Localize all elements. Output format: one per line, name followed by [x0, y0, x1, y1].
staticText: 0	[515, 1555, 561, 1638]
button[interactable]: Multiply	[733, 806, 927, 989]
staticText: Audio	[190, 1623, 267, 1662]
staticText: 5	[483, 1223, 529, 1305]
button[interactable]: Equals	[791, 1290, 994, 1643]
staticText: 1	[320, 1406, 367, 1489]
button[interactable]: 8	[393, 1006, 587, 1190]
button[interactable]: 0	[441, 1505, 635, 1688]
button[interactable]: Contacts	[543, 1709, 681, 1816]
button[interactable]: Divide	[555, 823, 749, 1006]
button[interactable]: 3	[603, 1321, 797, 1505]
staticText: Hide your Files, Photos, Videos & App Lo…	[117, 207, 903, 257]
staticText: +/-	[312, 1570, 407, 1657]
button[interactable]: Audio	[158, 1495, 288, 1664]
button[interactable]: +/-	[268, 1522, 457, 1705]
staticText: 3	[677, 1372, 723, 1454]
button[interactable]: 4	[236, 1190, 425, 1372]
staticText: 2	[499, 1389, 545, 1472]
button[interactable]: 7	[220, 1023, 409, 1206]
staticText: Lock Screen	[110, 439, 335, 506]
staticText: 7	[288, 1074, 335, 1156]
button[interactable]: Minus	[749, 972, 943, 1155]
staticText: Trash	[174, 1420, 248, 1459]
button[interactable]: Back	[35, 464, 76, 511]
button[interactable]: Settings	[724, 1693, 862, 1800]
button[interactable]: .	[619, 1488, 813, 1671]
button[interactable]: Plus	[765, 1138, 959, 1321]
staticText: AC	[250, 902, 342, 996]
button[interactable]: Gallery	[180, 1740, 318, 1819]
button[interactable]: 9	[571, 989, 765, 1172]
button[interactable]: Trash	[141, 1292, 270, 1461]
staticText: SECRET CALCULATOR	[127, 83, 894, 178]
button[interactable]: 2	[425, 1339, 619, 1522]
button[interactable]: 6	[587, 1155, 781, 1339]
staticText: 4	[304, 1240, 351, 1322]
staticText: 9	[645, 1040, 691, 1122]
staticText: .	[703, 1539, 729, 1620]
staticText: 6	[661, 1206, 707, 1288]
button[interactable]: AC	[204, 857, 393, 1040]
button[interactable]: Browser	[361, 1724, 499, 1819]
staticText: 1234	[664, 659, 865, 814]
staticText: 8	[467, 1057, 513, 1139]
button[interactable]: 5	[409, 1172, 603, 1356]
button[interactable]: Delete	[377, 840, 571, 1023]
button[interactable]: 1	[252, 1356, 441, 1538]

_To do:_ Report how many lines above contain the string "Audio". Please write the number only.

_Your response:_ 2